La salle, une devanture pour les plateformes ?
À travers cette sortie limitée, il s’agit d’honorer un film qui a reçu l’une des récompenses les plus prisées de l’industrie cinématographique, confie-t-on chez Pathé Films. « Je pense que ce film, qui est le remake d’un succès français, produit par des Français, oscarisé à Hollywood, doit sortir en salle. Les plateformes américaines sont très pragmatiques. Elles ne s’opposent pas forcément à cela. Au contraire, je pense que, demain, la salle sera pour elles une véritable devanture. Car l’intense compétition à laquelle elles se livrent les force à se préoccuper de la promotion de leurs œuvres et les salles sont là pour leur offrir un véritable écrin », souligne Jérôme Seydoux, PDG de Pathé, dans Le Figaro lundi 18 avril.
« Quand nous avons décidé de produire ce long-métrage avec Philippe Rousselet, c’était pour le sortir en salle dans le monde entier. Mais la crise est arrivée et les salles ont fermé. Dès lors, Apple TV+ nous a fait une offre que nous ne pouvions pas refuser », dévoile Jérôme Seydoux. Suite à cette acquisition réalisée dans la foulée de la présentation de Coda au Festival de Sundance et après les trois Oscars raflés en mars, la plateforme avait vu bondir son nombre d’abonnés de 25 %.

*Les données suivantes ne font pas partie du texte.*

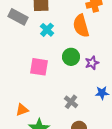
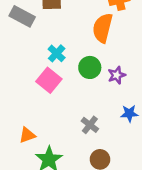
orange semicircle: (81, 26) -> (103, 28), turned 30
cyan cross: (47, 30) -> (57, 53), moved
pink square: (39, 67) -> (49, 80), turned 30

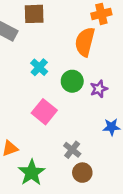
pink square: (49, 80) -> (44, 112), moved
gray cross: (90, 125) -> (72, 150), moved

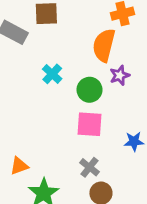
purple star: (99, 89) -> (120, 75), moved
pink square: (44, 112) -> (89, 124), moved, turned -35

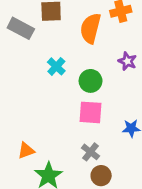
orange semicircle: (104, 45) -> (91, 28), moved
purple star: (120, 75) -> (127, 61), moved, turned -30

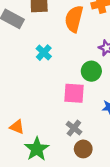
green circle: (91, 81) -> (91, 71), moved
orange triangle: (26, 151) -> (17, 127), turned 42

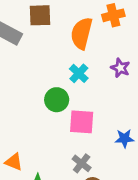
cyan cross: (44, 53) -> (79, 73), moved
green circle: (91, 71) -> (57, 100), moved

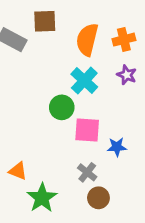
orange cross: (113, 15) -> (124, 40), moved
cyan cross: (79, 73) -> (84, 81), size x1.4
blue star: (124, 138) -> (117, 147), moved

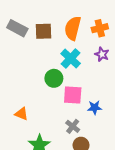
brown square: (45, 21) -> (43, 31), moved
orange triangle: (18, 171) -> (22, 114), moved

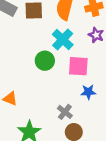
pink square: (73, 95) -> (78, 66), moved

De fait, le patron de Pathé, et, à ce titre, à la tête du plus gros circuit d’exploitation cinématographique français, dénonce, toujours dans Le Figaro, une chronologie des médias qui « peut se révéler contre-productive » face aux évolutions des fenêtres de diffusion à l’étranger. « Demain, les plateformes choisiront de sortir en salle quelques films pour une fenêtre d’exploitation réduite de 30 à 60 jours, car ils ont besoin de mettre en valeur leurs productions. C’est un peu comme le secteur du luxe qui, bien que l’e-commerce prospère, n’imagine pas se priver de ses magasins flagship. »
Un contexte qui nécessitera de privilégier davantage la qualité à la quantité pour Jérôme Seydoux. « En France, il n’y a pas assez de talents pour produire 340 films par an. Nous ferions mieux d’en produire moins mais de meilleure qualité, et le CNC devrait arrêter de saupoudrer les aides pour davantage les concentrer. » Et dans un marché qu’il anticipe autour des 160 millions d’entrées annuelles, l’un des parrains du cinéma français veut croire que « les spectateurs voudront bien revenir chez nous s’ils trouvent du confort. […] Forcément, les prix augmenteront pour accompagner cette montée en gamme » des équipements.